PC Pro’s correspondents were among them, jostling for elbow space on the showfloor and shuttling between hotel suites for behind-the-scenes briefings. In the week we spent in Las Vegas, we saw hundreds of new products and had time to take in the wider tech trends that were emerging.

Here, then, we bring you the nine things we learned from CES 2023. Consider them our guide to what CES revealed about the direction of the tech industry for the year ahead, and the innovations you’re going to be hearing a lot more about in the coming months.

In many categories we’ve picked out key announcements and the precise products that should be on your radar in the coming year. Bear in mind, however, these aren’t strong buying recommendations – we haven’t been able to fully test any of these newly announced devices yet – just our first impressions of products we encountered on the showfloor or in briefing rooms.

1 DISPLAYS ARE REFRESHINGLY GOOD

If you totalled the square footage of all the screens on the CES showfloor, it would cover the moon. Probably.

Displays are a huge part of CES and this year’s show was less of an arm’s race on resolution, more on refresh rate. High-end gaming monitors such as the Zowie XL2566K boasted refresh rates of 360Hz, which looked unbelievably smooth for gaming. Although, as the Zowie rep we spoke to admitted, you’ll probably need every last bit of performance from Nvidia’s new 40 Series graphics chips to achieve those ridiculous frame rates. A rate of 240Hz – which has now been relegated to the next-best thing – is a more realistic target for those without the cutting-edge graphics.

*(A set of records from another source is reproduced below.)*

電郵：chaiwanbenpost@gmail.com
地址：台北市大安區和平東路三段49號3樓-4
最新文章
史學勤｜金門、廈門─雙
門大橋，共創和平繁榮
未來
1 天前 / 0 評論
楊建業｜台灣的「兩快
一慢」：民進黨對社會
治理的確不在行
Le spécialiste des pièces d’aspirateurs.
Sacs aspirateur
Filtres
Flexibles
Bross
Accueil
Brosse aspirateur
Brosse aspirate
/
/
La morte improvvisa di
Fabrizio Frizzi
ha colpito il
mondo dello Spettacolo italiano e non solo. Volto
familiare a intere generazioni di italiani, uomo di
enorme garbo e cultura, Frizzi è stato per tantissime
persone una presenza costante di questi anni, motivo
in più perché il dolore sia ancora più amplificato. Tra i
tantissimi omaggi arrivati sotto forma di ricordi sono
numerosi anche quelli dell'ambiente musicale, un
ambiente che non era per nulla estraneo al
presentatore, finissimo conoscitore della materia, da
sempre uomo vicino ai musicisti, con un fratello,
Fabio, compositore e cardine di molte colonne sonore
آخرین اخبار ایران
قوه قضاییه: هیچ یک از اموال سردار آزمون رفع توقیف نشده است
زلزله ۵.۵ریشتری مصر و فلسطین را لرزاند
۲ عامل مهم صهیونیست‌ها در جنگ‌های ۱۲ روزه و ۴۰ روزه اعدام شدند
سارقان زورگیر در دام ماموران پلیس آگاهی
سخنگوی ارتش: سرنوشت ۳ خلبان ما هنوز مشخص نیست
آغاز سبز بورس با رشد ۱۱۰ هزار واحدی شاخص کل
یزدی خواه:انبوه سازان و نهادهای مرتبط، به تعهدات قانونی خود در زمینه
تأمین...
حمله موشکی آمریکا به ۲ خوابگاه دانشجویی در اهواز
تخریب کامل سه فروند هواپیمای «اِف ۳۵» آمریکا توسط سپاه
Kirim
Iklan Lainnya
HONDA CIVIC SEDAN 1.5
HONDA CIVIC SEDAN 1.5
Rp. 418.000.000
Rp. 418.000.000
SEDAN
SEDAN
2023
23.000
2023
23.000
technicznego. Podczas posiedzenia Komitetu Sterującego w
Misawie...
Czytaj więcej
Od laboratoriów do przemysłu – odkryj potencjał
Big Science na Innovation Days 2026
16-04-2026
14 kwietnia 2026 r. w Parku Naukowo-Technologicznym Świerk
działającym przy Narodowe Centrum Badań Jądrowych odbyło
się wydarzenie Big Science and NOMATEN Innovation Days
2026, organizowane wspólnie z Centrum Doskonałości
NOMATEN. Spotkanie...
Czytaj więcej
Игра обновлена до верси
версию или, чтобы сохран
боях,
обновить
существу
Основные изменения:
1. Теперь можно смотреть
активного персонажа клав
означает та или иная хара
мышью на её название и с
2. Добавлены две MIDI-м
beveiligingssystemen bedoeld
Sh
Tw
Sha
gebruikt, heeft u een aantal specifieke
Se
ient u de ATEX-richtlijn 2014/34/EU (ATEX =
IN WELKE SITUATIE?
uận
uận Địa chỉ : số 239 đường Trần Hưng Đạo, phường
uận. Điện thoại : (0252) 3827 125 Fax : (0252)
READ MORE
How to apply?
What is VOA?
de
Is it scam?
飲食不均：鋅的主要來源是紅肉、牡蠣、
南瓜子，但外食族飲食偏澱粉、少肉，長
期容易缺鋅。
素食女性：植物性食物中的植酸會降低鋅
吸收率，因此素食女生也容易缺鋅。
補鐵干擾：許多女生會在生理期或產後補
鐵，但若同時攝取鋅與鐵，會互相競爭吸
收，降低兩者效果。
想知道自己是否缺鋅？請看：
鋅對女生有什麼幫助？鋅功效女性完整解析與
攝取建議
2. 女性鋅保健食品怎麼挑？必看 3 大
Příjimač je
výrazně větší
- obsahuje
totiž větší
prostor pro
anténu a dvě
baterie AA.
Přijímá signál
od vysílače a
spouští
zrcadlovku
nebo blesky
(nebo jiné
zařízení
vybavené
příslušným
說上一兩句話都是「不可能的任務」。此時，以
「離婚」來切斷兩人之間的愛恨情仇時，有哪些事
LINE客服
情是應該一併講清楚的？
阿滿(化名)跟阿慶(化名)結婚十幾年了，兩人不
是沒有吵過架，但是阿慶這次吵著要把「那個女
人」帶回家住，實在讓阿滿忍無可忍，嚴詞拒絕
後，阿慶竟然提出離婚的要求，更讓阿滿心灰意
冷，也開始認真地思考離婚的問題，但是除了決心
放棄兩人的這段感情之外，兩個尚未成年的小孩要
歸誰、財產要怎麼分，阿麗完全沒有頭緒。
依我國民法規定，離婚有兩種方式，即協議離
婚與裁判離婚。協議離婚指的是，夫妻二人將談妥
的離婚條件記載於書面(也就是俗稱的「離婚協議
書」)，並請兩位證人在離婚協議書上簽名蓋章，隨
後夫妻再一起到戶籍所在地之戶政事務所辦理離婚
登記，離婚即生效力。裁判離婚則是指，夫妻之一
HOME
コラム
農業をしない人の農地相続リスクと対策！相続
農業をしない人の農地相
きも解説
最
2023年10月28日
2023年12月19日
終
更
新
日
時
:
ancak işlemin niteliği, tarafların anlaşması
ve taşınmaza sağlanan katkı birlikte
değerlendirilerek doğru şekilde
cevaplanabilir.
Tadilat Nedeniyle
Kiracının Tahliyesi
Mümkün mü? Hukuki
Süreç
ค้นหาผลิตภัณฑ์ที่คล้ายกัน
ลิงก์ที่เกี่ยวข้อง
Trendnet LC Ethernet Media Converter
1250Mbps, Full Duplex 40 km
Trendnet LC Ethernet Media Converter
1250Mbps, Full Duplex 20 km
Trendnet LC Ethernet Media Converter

When it comes to bigger screens, 8K remains the resolution watermark, with some TV manufacturers also pushing 6K screens. The big question here is: where’s the content? Even if you weighed in for an 8K display today, you’d have virtually nothing to watch on it. The major TV and movie studios have only just started shooting in 8K; nobody is streaming 8K content yet, to the best of our knowledge. This is a cart that is well ahead of the horse.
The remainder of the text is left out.